Interesting! My first concern is - isn’t this the ultimate non-deterministic test? In practice, does it seem flaky?

SparkyMcUnicorn - 6 months ago

This is pretty much exactly what I was going to build. It's missing a few things, so I'll either be contributing or forking this in the future.

I'll need a way to extract data as part of the tests, like screenshots and page content. This will allow supplementing the tests with non-magnitude features, as well as add things that are a bit more deterministic. Assert that the added todo item exactly matches what was used as input data, screenshot diffs when the planner fallback came into play, execution log data, etc.

This isn't currently possible from what I can see in the docs, but maybe I'm wrong?

It'd also be ideal if it had an LLM-free executor mode to reduce costs and increase speed (caching outputs, or maybe use accessibility tree instead of VLM), and also fit requirements when the planner should not automatically kick in.

o1o1o1 - 6 months ago

Thanks for sharing, this looks interesting.

However, I do not see a big advantage over Cypress tests.

The article mentions shortcomings of Cypress (and Playwright):

> They start a dev server with bootstrapping code to load the component and/or setup code you want, which limits their ability to handle complex enterprise applications that might have OAuth or a complex build pipeline.

The simple solution is to containerise the whole application (including whatever OAuth provider is used), which then allows you to simply launch the whole thing and then run the tests. Most apps (especially in enterprise) should already be containerised anyway, so most of the times we can just go ahead and run any tests against them.

How is SafeTest better than that when my goal is to test my application in a real world scenario?

chrisweekly - 6 months ago

This looks pretty cool, at least at first glance.
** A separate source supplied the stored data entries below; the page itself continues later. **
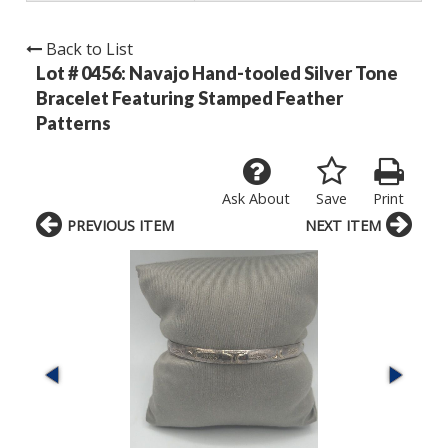
Back to List
Lot # 0456:
Navajo Hand-tooled Silver Tone
Bracelet Featuring Stamped Feather
Patterns
Ask About
Save
Print
PREVIOUS ITEM
NEXT ITEM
I think "traditional web testing" means different things to different people. Last year, the Netflix engineering team published "SafeTest"[1] an interesting hybrid / superset of unit and e2e testing. Have you guys (Magnitude devs) considered incorporating any of their ideas?

1. https://netflixtechblog.com/introducing-safetest-a-novel-app...

arendtio - 6 months ago

It looks pretty cool. One thing that has bothered me a bit with Playwright is audio input. With modern AI applications, speech recognition is often integrated, but with Playwright, using voice as an input does not seem straightforward. Given that Magnitude has an AI focus, adding a feature like that would be great:

  test('can log in and see correct settings')
    .step('log in to the app')
      .say('my username is user@example.com')
grbsh - 6 months ago

I know moondream is cheap / fast and can run locally, but is it good enough? In my experience testing things like Computer Use, anything but the large LLMs has been so unreliable as to be unworkable. But maybe you guys are doing something special to make it work well in concert?

dimal - 6 months ago

> Pure vision instead of error prone "set-of-marks" system (the colorful boxes you see in browser-use for example)
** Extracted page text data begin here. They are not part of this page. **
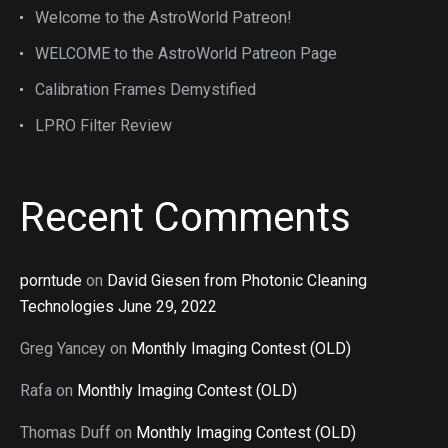
Welcome to the AstroWorld Patreon!
WELCOME to the AstroWorld Patreon Page
Calibration Frames Demystified
LPRO Filter Review
Recent Comments
porntude
on
David Giesen from Photonic Cleaning
Technologies June 29, 2022
Greg Yancey
on
Monthly Imaging Contest (OLD)
Rafa
on
Monthly Imaging Contest (OLD)
Thomas Duff
on
Monthly Imaging Contest (OLD)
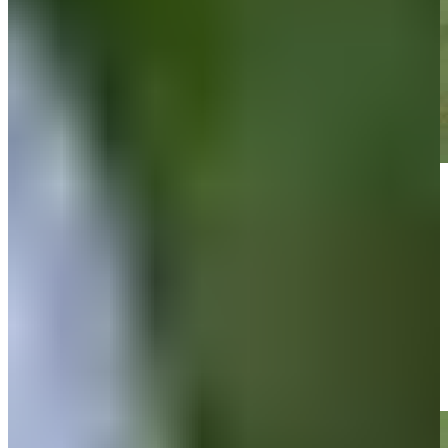
Play
Play
Cam Davis taps in 7-inch putt for birdie on No. 18 at RBC
Canadian
Highlights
One benefit not using pure vision is that it's a strong signal to developers to make pages accessible. This would let them off the hook.

Perhaps testing both paths separately would be more appropriate. I could imagine a different AI agent attempting to navigate the page through accessibility landmarks. Or even different agents that simulate different types of disabilities.
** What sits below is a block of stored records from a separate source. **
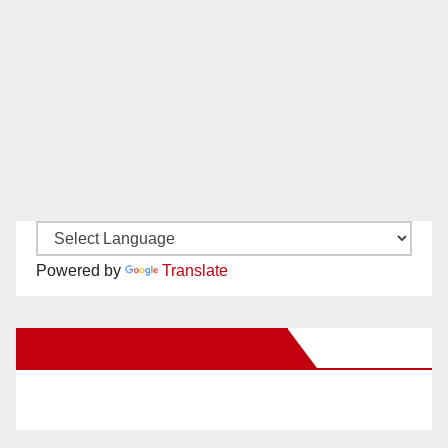
Powered by
Translate
New Santa Ana on Facebook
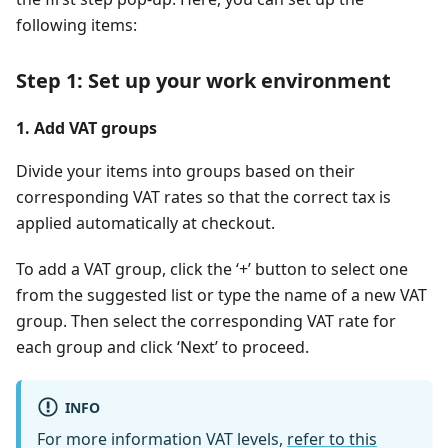
following items:
Step 1: Set up your work environment
1. Add VAT groups
Divide your items into groups based on their
corresponding VAT rates so that the correct tax is
applied automatically at checkout.
To add a VAT group, click the ‘+’ button to select one
from the suggested list or type the name of a new VAT
group. Then select the corresponding VAT rate for
each group and click ‘Next’ to proceed.
INFO
For more information VAT levels,
refer to this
retreatguru - 6 months ago

Any advice about using ai to write test cases? For example recording a video while using an app and converting that to test cases. Seems like it should work.

jcmontx - 6 months ago

Does it only work for node projects? Can I run it against a Staging environment without mixing it with my project?

pandemic_region - 6 months ago

Bang me sideways, "AI-native" is a thing now? What does that even mean?

badmonster - 6 months ago

How does Magnitude differentiate between the planner and executor LLM roles, and how customizable are these components for specific test flows?

aoeusnth1 - 6 months ago

Why not make the strong model compile a non-ai-driven test execution plan using selectors / events? Is Moondream that good?

sergiomattei - 6 months ago

Hi, this looks great! Any plans to support Azure OpenAI as a backend?